Over the past year or so, you’ve probably had conversations with friends, family, and coworkers about the rise of generative AI capable of making convincing text and imagery—but perhaps also about the hype and fear swirling around the technology. A poll out this week finds that worry over harmful effects of AI is outpacing the wow of helpful AI.
A majority of Americans say their concern about artificial intelligence in daily life outweighs their excitement about it, according to a Pew Research Center survey of more than 11,000 US adults. The results come at a time when a growing number of people are paying attention to news about AI in their daily lives. Pew has run this survey twice before and reports that the number of people more concerned than excited about AI jumped from 37 percent in 2021 to 52 percent this month.
The balance of concern and excitement people reported varied between different use cases for AI.
When asked how they felt about the police using AI for public safety, roughly half of respondents said they weren’t sure, with the rest evenly split between saying the technology would help or hurt. Many more people believed that AI would help doctors to provide quality care to patients, but it’s likely people would have different feelings about some specific applications of medical AI. Many would probably feel uncomfortable with a triaging algorithm making life-or-death decisions about who receives what treatment.
Pew found the largest swing towards concern about hurtful AI when asking what impact the technology would have on the ability to keep their information private. That fits with how US activists, policy experts, and researchers who want to protect civil rights and hold businesses and governments using AI accountable often call for comprehensive data privacy protections. So far, Congress is yet to pass a privacy and data protection law.

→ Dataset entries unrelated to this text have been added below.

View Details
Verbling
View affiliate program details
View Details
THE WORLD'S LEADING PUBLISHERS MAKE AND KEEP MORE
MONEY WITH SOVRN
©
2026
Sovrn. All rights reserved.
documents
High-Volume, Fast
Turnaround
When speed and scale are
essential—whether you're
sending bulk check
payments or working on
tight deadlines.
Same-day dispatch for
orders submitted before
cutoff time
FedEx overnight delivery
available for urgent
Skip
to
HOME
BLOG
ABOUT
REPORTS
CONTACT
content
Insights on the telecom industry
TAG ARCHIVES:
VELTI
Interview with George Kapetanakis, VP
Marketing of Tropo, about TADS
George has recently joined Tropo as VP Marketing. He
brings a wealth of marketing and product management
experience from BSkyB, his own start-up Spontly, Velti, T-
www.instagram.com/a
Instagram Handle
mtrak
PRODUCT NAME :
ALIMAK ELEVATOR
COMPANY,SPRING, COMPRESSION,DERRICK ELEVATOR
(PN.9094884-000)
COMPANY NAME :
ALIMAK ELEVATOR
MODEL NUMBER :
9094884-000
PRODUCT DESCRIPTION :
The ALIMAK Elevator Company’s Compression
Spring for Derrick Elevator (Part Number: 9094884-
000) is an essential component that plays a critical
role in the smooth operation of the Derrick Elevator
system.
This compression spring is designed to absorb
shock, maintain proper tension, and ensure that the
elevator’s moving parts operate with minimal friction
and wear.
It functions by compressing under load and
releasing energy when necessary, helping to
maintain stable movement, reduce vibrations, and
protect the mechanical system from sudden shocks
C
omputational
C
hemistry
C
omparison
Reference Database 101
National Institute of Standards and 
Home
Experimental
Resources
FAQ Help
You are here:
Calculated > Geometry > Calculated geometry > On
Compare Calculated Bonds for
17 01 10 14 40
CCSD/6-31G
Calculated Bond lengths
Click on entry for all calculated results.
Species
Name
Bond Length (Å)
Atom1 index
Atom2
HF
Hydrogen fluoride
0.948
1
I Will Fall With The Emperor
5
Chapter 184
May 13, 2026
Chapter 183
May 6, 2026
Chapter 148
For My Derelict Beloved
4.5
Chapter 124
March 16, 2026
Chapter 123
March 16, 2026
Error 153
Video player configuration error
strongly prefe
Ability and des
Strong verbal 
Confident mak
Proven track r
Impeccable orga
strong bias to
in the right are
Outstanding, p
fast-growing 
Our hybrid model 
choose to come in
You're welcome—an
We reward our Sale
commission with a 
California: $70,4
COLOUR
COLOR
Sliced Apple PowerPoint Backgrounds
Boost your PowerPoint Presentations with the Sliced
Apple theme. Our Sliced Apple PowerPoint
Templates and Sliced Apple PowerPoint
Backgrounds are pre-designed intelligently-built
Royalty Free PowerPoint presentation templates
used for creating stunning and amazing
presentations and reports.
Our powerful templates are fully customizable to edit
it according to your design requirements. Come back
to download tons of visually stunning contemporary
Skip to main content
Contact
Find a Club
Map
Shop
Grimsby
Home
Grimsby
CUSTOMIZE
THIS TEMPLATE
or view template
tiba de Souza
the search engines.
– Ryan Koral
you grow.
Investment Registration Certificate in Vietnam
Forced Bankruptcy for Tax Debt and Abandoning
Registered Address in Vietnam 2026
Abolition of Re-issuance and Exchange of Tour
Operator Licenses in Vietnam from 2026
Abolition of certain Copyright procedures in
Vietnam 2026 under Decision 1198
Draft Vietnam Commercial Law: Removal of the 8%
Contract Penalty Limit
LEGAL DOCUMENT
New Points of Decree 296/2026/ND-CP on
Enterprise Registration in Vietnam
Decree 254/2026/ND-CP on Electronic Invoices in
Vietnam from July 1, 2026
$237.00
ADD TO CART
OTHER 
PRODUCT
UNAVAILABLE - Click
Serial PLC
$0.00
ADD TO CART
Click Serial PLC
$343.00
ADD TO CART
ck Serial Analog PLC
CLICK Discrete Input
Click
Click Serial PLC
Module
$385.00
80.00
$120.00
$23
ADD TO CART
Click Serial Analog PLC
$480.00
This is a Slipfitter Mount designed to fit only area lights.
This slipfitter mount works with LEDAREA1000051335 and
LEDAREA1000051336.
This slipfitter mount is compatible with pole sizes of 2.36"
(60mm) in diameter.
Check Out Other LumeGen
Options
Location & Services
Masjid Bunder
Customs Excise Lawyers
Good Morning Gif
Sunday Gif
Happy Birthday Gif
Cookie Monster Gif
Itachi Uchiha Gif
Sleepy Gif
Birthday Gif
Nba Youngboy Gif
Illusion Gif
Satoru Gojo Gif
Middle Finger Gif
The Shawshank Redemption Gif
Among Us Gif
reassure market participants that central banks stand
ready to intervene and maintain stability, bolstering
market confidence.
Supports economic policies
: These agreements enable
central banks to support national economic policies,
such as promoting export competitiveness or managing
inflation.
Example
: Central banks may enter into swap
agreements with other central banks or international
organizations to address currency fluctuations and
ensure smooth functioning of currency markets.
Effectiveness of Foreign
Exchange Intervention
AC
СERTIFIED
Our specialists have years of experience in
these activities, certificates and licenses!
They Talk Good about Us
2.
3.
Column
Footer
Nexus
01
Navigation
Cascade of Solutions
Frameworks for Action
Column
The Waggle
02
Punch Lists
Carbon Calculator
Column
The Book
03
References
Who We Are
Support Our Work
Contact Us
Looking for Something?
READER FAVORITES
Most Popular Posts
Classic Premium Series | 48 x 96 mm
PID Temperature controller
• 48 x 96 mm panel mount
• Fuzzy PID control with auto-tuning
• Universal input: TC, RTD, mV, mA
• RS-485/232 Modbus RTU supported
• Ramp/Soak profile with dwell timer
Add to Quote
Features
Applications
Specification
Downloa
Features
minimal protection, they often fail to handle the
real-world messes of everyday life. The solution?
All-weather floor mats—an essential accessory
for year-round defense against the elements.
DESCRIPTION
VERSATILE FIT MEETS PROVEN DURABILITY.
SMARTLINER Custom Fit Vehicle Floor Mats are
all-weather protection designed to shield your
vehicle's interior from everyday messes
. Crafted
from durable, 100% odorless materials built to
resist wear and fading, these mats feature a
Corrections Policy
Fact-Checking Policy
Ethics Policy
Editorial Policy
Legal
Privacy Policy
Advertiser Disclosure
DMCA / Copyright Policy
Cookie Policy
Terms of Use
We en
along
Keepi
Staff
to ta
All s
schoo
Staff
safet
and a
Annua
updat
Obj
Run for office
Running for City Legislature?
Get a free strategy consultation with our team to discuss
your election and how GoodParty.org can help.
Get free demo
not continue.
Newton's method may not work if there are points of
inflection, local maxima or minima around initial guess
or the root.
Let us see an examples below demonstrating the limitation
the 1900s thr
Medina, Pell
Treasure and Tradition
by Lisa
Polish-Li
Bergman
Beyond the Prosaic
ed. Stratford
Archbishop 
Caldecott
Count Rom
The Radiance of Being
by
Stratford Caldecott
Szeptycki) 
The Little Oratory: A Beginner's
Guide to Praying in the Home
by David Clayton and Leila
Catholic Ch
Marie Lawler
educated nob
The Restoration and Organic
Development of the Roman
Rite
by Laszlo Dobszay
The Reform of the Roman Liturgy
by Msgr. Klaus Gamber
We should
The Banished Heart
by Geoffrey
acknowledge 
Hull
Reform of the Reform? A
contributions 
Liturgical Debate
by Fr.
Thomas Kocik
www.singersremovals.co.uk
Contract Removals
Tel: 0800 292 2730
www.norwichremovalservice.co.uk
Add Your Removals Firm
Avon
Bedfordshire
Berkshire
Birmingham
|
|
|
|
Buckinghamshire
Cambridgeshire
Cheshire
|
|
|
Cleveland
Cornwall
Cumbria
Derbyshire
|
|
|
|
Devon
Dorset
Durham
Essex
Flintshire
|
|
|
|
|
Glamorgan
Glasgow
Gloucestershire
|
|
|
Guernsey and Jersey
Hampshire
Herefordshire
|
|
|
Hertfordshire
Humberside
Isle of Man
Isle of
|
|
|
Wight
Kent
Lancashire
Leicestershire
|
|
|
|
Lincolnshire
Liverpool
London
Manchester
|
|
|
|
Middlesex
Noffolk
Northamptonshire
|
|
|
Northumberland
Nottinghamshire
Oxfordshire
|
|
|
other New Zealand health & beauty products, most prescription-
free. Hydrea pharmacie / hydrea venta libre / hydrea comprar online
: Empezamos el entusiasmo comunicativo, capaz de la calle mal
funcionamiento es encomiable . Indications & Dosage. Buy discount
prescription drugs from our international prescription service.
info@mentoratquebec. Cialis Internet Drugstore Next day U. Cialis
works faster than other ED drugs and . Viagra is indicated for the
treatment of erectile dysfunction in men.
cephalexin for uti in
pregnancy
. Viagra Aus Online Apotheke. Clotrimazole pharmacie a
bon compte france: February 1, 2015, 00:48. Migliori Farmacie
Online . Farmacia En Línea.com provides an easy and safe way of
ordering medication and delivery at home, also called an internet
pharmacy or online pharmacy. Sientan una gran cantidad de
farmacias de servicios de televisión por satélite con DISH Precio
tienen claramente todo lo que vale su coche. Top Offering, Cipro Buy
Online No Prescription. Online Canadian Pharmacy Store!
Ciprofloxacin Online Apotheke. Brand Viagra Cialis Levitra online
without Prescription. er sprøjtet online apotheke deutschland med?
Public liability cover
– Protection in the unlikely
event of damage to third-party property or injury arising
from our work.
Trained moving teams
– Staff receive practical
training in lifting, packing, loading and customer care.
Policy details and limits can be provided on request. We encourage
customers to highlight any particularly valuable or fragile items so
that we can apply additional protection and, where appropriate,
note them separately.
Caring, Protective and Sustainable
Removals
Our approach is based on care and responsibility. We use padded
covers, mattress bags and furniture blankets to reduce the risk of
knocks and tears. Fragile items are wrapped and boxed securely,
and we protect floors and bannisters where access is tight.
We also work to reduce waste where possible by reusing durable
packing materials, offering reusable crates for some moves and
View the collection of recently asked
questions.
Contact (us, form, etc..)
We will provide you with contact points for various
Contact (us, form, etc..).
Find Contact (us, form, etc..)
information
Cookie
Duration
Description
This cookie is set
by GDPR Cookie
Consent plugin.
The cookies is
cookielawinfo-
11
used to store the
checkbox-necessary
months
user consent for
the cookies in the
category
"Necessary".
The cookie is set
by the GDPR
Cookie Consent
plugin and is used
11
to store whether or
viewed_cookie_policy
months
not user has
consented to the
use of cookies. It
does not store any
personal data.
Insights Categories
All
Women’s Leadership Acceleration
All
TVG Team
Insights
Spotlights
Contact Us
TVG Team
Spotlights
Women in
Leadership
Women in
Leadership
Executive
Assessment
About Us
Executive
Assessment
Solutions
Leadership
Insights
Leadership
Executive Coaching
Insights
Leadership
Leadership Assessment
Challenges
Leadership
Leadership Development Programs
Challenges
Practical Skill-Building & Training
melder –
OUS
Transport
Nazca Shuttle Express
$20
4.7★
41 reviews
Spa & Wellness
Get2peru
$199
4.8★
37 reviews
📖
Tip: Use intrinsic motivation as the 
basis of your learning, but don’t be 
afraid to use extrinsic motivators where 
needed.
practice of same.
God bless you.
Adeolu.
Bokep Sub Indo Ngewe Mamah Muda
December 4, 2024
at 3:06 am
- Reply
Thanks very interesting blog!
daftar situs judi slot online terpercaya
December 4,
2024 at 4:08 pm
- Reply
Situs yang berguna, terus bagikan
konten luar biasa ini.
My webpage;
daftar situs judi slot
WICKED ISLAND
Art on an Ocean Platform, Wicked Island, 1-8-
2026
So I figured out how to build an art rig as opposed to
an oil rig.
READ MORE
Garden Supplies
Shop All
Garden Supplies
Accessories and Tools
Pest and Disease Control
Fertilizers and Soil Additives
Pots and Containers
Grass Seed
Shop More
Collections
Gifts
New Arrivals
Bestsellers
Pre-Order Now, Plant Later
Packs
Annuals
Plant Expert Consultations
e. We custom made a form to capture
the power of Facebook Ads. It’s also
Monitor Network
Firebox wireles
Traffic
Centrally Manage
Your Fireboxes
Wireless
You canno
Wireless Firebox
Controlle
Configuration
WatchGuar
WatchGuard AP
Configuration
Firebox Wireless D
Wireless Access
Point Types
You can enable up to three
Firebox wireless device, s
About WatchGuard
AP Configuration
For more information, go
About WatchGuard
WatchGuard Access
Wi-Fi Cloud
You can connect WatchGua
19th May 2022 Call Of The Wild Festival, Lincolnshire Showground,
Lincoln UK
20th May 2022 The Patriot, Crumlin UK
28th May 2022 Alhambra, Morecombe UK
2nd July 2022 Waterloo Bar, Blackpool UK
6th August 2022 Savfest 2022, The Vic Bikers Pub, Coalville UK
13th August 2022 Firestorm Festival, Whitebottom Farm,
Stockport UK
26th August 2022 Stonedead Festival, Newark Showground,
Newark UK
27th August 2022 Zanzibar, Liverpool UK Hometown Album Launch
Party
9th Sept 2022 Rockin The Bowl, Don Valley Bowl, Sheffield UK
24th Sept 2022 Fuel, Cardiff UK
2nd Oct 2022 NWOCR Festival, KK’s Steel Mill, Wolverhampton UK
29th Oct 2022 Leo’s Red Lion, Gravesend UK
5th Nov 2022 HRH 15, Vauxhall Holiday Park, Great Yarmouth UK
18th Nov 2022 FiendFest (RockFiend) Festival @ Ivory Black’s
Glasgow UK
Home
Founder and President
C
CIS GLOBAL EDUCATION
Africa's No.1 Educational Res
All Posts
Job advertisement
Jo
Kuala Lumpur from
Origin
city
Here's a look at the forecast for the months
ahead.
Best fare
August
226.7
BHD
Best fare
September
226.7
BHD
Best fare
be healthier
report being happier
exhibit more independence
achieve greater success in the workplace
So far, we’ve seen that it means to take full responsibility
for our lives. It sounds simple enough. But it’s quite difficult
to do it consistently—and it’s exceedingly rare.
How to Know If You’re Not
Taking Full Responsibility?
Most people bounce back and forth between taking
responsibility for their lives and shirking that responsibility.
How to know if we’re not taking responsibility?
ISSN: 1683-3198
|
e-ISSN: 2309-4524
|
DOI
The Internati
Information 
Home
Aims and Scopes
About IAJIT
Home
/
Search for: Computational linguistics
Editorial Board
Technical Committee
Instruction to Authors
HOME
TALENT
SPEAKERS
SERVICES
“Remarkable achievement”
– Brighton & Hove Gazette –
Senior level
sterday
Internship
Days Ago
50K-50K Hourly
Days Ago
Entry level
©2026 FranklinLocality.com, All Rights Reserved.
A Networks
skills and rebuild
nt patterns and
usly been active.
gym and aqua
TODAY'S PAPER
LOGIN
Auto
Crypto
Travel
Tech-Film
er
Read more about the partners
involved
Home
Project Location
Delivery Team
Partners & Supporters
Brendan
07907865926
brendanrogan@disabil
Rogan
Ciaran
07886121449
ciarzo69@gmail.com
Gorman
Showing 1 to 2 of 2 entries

One impact of AI on daily life the survey didn’t ask about is the technology’s potential to help or hurt discrimination. Years of evidence show that AI systems can reinforce or amplify racism, sexism, or discrimination against the poor and people who identify as queer. But AI can also detect bias and prevent discrimination. Sennay Ghebreab, director of an AI lab at the University of Amsterdam, told me last year, “I’ve been working on this topic for a decade, and although it can be harmful to people, AI presents an opportunity to uncover hidden biases in society.”
Pew’s findings raise the question of how people not working on AI themselves can retain any feeling of autonomy as the technology becomes more visible and powerful. I was struck by remarks earlier this month by former US secretary of state Condoleeza Rice, who at a recent Stanford event on AI described meeting a group of students visiting from Latin America who told her that AI feels like something that’s happening to them rather than technology they’re playing a role in shaping.
That feeling, Rice said, may be more pronounced for people outside China, Europe, and the US. But plenty of people in those countries feel they don’t have enough agency in their own lives. And even people active in the fight against AI that enables human rights abuses can feel helpless or lose hope.